ETF Securities listened to investors’ needs and responded by offering inexpensive, tax-efficient ETFs that deliver broad commodity exposure in a simplified and modernized product, according to Steven Dunn, executive director and head of U.S. distribution.

“We do feel that some people walked away from the asset class from an investment standpoint. We think some people walked away because they just didn’t have a good vehicle to do that,” Dunn told ThinkAdvisor.

ETF Securities wanted to change that. So, it launched a suite of commodity ETFs — ETFS Bloomberg All Commodity Strategy K-1 Free ETF (BCI), ETFS Bloomberg All Commodity Longer Dated Strategy K-1 Free ETF (BCD) and ETFS Bloomberg Energy Commodity Longer Dated Strategy K-1 Free ETF (BEF) — that are the lowest cost diversified commodity ETFs in the U.S.
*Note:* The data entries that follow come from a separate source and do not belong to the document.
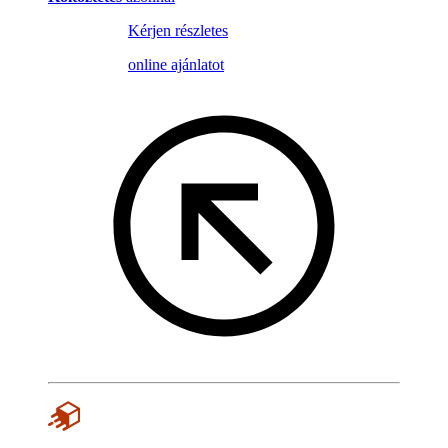
Kérjen részletes
online ajánlatot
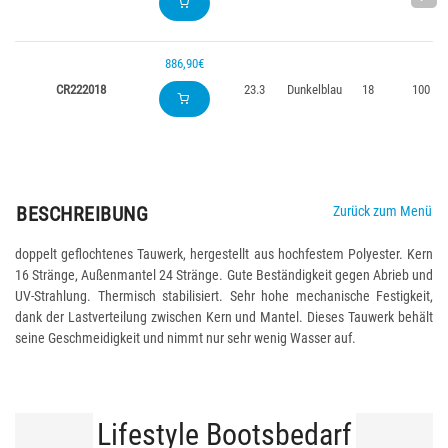
886,90€
CR222018
23.3
Dunkelblau
18
100
BESCHREIBUNG
Zurück zum Menü
doppelt geflochtenes Tauwerk, hergestellt aus hochfestem Polyester. Kern
16 Stränge, Außenmantel 24 Stränge. Gute Beständigkeit gegen Abrieb und
UV-Strahlung. Thermisch stabilisiert. Sehr hohe mechanische Festigkeit,
dank der Lastverteilung zwischen Kern und Mantel. Dieses Tauwerk behält
seine Geschmeidigkeit und nimmt nur sehr wenig Wasser auf.
Lifestyle Bootsbedarf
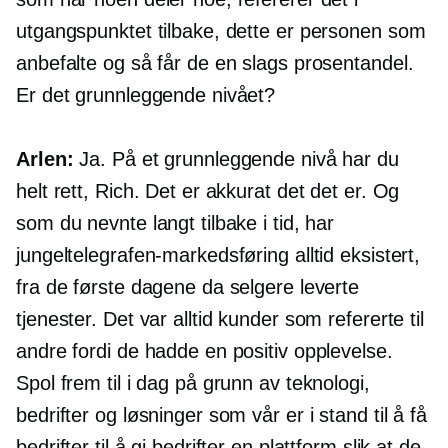
utgangspunktet tilbake, dette er personen som
anbefalte og så får de en slags prosentandel.
Er det grunnleggende nivået?
Arlen:
Ja. På et grunnleggende nivå har du
helt rett, Rich. Det er akkurat det det er. Og
som du nevnte langt tilbake i tid, har
jungeltelegrafen-markedsføring alltid eksistert,
fra de første dagene da selgere leverte
tjenester. Det var alltid kunder som refererte til
andre fordi de hadde en positiv opplevelse.
Spol frem til i dag på grunn av teknologi,
bedrifter og løsninger som vår er i stand til å få
bedrifter til å gi bedrifter en plattform slik at de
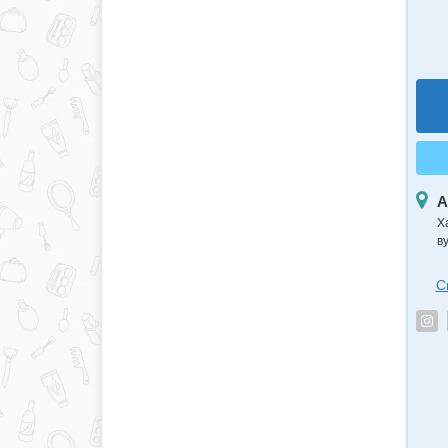
А
Х
ву
С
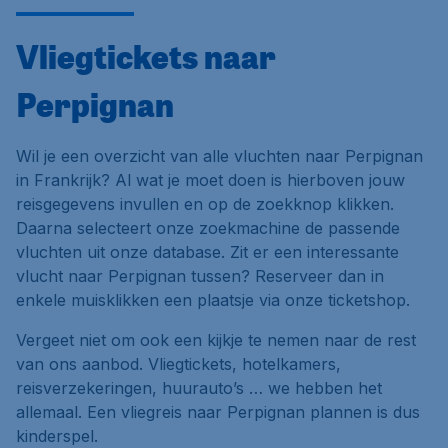
Vliegtickets naar
Perpignan
Wil je een overzicht van alle vluchten naar Perpignan
in Frankrijk? Al wat je moet doen is hierboven jouw
reisgegevens invullen en op de zoekknop klikken.
Daarna selecteert onze zoekmachine de passende
vluchten uit onze database. Zit er een interessante
vlucht naar Perpignan tussen? Reserveer dan in
enkele muisklikken een plaatsje via onze ticketshop.
Vergeet niet om ook een kijkje te nemen naar de rest
van ons aanbod. Vliegtickets, hotelkamers,
reisverzekeringen, huurauto’s … we hebben het
allemaal. Een vliegreis naar Perpignan plannen is dus
kinderspel.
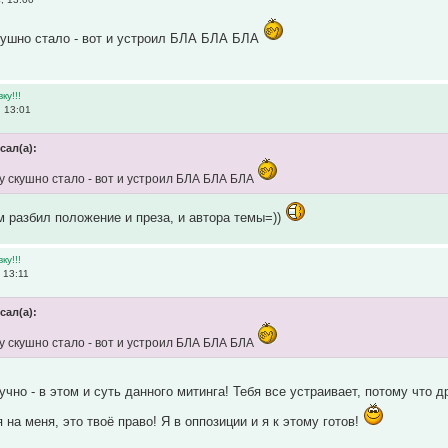
ушно стало - вот и устроил БЛА БЛА БЛА
ку!!!
 13:01
сал(а):
 скушно стало - вот и устроил БЛА БЛА БЛА
разбил положение и преза, и автора темы=))
ку!!!
 13:11
сал(а):
 скушно стало - вот и устроил БЛА БЛА БЛА
учно - в этом и суть данного митинга! Тебя все устраивает, потому что д
на меня, это твоё право! Я в оппозиции и я к этому готов!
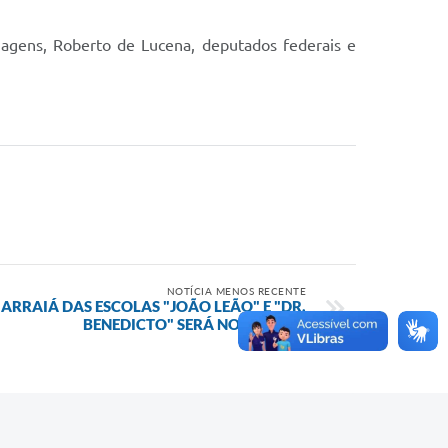
iagens, Roberto de Lucena, deputados federais e
NOTÍCIA MENOS RECENTE
ARRAIÁ DAS ESCOLAS "JOÃO LEÃO" E "DR.
BENEDICTO" SERÁ NO SÁBADO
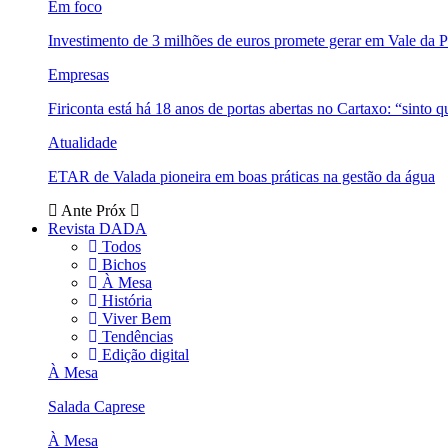
Em foco
Investimento de 3 milhões de euros promete gerar em Vale da 
Empresas
Firiconta está há 18 anos de portas abertas no Cartaxo: “sinto 
Atualidade
ETAR de Valada pioneira em boas práticas na gestão da água
Ante
Próx
Revista DADA
Todos
Bichos
À Mesa
História
Viver Bem
Tendências
Edição digital
À Mesa
Salada Caprese
À Mesa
“I don’t know if because the asset class fell a little bit sleepy during ‘13, ‘14, ‘15 when people weren’t particularly interested that it just didn’t get swept up in this fee compression aspect,” Dunn told ThinkAdvisor. “So what you have is a number of products out there that – to be quite honest – aren’t particularly priced attractively.”

The average expense ratio in the commodity space, looking at broad-based commodities, is probably high-70s, low-80s basis points, according to Dunn.  ETF Securities is bringing to market two products (BCI and BCD) that are 29 basis points and a third (BEF) that is 39 basis points.

The new ETFs also take away the cumbersome K-1 tax form filing requirements by relying on a ’40 Act structure.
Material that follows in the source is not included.